Transcribed page contents:
>>>
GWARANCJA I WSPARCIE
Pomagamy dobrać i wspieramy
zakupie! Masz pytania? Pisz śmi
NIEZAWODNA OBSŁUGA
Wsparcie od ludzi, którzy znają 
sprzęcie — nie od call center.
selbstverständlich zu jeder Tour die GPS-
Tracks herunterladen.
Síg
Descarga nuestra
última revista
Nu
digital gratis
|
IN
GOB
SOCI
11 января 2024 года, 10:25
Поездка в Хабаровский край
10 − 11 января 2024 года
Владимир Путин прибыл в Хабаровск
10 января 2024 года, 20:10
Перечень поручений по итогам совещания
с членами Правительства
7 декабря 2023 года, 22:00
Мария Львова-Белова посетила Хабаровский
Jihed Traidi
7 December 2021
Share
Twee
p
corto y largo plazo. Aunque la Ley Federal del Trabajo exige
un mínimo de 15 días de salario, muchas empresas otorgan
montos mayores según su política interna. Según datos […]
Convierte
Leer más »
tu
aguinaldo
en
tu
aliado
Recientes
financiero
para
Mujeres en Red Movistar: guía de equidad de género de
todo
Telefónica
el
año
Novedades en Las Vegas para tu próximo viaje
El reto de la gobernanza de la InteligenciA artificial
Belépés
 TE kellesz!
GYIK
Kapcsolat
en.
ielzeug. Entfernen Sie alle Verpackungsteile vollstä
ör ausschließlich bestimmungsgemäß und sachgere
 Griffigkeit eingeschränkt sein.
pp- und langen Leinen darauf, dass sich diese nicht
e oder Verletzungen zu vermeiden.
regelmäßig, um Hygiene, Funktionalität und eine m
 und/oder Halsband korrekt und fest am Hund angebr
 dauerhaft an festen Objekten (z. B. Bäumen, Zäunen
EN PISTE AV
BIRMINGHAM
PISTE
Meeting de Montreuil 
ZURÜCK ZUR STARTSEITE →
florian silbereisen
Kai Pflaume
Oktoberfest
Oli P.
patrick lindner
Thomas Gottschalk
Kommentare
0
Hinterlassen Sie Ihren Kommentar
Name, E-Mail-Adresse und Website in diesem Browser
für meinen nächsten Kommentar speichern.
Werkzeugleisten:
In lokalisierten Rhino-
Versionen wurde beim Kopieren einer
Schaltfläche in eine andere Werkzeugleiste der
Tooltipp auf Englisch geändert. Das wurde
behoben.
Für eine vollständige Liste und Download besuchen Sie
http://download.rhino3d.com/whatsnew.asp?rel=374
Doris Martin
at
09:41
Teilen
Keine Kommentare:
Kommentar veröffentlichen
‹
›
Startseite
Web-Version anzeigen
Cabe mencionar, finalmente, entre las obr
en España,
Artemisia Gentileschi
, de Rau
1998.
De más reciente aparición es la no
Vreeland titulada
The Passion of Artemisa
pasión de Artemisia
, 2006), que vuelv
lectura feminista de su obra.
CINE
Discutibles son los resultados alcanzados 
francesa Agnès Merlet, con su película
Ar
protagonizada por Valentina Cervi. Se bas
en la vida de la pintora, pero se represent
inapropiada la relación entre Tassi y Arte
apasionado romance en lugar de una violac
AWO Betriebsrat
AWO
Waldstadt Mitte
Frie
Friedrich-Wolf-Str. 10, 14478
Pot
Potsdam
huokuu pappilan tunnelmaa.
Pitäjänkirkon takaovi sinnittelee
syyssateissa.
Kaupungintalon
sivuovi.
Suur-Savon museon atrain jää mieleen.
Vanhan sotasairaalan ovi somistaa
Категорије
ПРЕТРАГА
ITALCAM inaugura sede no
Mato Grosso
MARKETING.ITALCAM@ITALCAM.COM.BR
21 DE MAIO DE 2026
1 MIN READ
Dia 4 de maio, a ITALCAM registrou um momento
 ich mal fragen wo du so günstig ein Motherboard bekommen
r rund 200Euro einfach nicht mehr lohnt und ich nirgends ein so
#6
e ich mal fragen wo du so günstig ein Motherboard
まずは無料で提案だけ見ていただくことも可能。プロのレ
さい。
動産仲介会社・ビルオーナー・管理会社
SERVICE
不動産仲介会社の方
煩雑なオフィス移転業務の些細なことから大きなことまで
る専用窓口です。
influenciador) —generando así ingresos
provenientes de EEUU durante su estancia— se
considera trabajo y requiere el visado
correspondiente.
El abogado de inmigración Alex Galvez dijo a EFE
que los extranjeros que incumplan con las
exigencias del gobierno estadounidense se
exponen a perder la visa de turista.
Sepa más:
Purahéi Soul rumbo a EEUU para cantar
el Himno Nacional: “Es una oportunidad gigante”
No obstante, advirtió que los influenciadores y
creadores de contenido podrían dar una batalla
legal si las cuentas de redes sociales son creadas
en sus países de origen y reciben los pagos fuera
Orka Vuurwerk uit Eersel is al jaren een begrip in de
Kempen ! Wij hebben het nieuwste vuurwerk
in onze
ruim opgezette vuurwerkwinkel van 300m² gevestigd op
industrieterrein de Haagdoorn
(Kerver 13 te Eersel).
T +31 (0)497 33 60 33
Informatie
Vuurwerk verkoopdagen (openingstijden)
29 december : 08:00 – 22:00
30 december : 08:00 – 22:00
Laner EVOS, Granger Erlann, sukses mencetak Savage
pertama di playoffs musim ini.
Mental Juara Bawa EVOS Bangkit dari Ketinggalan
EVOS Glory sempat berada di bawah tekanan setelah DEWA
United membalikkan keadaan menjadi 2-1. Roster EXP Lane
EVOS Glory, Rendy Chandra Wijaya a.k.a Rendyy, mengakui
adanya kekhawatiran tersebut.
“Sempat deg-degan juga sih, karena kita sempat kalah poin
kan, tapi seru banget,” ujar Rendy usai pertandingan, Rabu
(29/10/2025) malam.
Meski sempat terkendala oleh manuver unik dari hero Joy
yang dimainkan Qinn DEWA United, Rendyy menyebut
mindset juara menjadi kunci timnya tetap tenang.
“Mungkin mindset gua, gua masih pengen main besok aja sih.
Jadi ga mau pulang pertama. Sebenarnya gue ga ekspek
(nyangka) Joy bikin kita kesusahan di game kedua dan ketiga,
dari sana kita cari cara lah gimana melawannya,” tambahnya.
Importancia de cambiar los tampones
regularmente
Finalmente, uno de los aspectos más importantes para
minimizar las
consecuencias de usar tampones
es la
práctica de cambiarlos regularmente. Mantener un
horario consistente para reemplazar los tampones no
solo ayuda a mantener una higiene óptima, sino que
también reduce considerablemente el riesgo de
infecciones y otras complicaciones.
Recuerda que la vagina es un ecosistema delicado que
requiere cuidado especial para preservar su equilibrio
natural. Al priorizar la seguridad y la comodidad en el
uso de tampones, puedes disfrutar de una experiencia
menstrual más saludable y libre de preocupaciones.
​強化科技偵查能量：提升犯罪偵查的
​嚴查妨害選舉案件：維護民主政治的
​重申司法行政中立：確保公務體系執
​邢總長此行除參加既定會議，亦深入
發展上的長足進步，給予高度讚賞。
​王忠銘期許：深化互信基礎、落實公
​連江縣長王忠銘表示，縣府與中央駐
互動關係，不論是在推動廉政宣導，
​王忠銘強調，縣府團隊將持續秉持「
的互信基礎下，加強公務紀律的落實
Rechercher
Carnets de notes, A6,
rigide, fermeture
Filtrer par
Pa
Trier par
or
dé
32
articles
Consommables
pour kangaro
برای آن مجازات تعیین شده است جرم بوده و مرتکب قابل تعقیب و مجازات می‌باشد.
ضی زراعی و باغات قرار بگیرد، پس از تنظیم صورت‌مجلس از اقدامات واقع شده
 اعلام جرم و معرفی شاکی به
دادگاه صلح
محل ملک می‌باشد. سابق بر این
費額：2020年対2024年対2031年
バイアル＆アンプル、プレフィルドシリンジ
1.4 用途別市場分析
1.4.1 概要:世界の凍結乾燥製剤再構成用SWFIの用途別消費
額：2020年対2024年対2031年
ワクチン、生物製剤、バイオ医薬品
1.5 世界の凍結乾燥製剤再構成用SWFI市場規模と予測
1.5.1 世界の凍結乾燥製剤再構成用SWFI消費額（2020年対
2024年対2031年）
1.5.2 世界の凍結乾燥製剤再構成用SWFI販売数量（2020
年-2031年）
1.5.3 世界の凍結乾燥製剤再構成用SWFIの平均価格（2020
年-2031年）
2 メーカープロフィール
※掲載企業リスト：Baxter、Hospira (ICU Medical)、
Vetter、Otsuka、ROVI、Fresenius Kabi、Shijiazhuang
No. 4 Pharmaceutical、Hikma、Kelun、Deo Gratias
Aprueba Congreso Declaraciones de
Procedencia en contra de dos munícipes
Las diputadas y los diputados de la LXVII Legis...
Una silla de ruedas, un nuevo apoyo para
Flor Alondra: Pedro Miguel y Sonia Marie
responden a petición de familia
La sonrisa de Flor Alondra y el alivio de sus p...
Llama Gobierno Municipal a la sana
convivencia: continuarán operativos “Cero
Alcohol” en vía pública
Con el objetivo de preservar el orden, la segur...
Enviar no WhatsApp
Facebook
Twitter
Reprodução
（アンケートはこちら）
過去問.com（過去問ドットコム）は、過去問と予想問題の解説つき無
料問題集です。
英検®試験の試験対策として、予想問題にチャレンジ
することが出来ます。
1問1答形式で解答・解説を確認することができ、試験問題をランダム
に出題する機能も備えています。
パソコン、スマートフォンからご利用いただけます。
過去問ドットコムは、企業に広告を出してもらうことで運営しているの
<<<
ACTIVITY: Looking at the entries above, work out how many lines include the word "requiere" and reply with that number alone.

OUTPUT: 2